Sin embargo, cuando la noche cayó y la casa quedó en silencio, la emoción dio paso a un nerviosismo que no podía controlar. Me senté en la cama, observando el anillo bajo la luz tenue de la lámpara. Mi corazón estaba dividido entre el entusiasmo y una sensación inexplicable de inquietud.
Entonces, oí el suave chirrido de la puerta al abrirse. Mi cabeza se levantó de golpe, y allí estaba Damián, cruzando el umbral de mi habitación con la confianza que siempre lo había caracterizado. Cerró la puerta tras de sí, y su presencia llenó el espacio de inmediato.
—¿Damián? —pregunté, sorprendida—. ¿Qué estás haciendo aquí?
—Vine a verte —respondió, con una sonrisa suave, pero algo en su tono me hizo sentir como si hubiera algo más detrás de sus palabras.
Me levanté de la cama de inmediato, sintiendo el calor subir a mis mejillas.
—No puedes estar aquí —dije, cruzándome de brazos como si eso pudiera poner distancia entre nosotros—. No es apropiado.
Damián dio un paso hacia mí, y luego otro, hasta que apenas unos centímetros nos separaban. La intensidad en sus ojos azules me dejó sin aliento.
—Amelia, es normal. Ya pronto serás mi esposa.
Su voz era baja, casi un susurro, pero había algo en ella que me hacía sentir vulnerable y expuesta. Mi reacción fue llamar a esa barrera invisible de formalidad que me había enseñado mi madre.
—Por favor, señor, le pido que salga.
Vi cómo su expresión cambió. Sus ojos, antes suaves, se oscurecieron, como si hubiera dicho algo que no debía. Su mirada descendió lentamente hasta mis labios, y sentí el aire volverse más pesado.
—No me llames "señor" —dijo, su voz más grave que antes.
Mi confusión se mezcló con la creciente tensión que llenaba el cuarto.
—¿Por qué no? —pregunté, obligándome a sostener su mirada, aunque mis piernas temblaban.
Damián alzó una ceja, y la sombra de una sonrisa peligrosa cruzó su rostro.

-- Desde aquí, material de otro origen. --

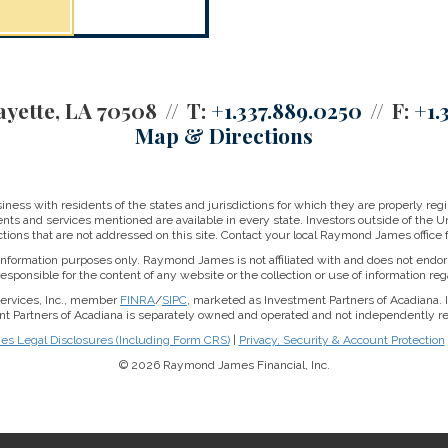
ayette, LA 70508
T:
+1.337.889.0250
F:
+1.
Map & Directions
ss with residents of the states and jurisdictions for which they are properly regis
nts and services mentioned are available in every state. Investors outside of the Un
ictions that are not addressed on this site. Contact your local Raymond James office fo
r information purposes only. Raymond James is not affiliated with and does not endor
sponsible for the content of any website or the collection or use of information 
Services, Inc., member
FINRA
/
SIPC
, marketed as Investment Partners of Acadiana.
nt Partners of Acadiana is separately owned and operated and not independently re
 Legal Disclosures (Including Form CRS)
|
Privacy, Security & Account Protection
© 2026 Raymond James Financial, Inc.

—Porque soy tu esposo, Amelia —respondió, inclinándose un poco hacia mí. Su proximidad hizo que mi respiración se acelerara—. Y esa palabra tiene un significado muy diferente en mi mundo.
Mi mundo. Esas dos palabras resonaron en mi mente como un eco, cargadas de algo que no lograba descifrar. Intenté apartar la vista, pero su presencia era como un imán, manteniéndome atrapada en su mirada.
—¿Qué quieres decir con eso? —murmuré, sintiéndome atrapada entre la curiosidad y el desconcierto.
Él no respondió de inmediato. En cambio, levantó una mano y la llevó hasta mi rostro, rozando mi mejilla con la punta de los dedos. Su toque era cálido, casi reverente, y mi piel reaccionó con un leve estremecimiento.
—Lo entenderás cuando lleguemos a la ciudad —susurró, su tono cargado de promesas que no podía entender del todo—. Por ahora, solo confía en mí.
Asentí sin darme cuenta, como si mi cuerpo hubiera decidido responder por mí. Su mirada se suavizó entonces, y volvió a ser el Damián que conocía desde niña, el que me hacía sentir segura y protegida.
Se apartó lentamente, caminando hacia la puerta.
—Buenas noches, Amelia —dijo antes de desaparecer por el pasillo.
Me quedé allí, con el corazón latiendo desbocado y una pregunta ardiendo en mi mente: ¿qué quiso decir con su mundo?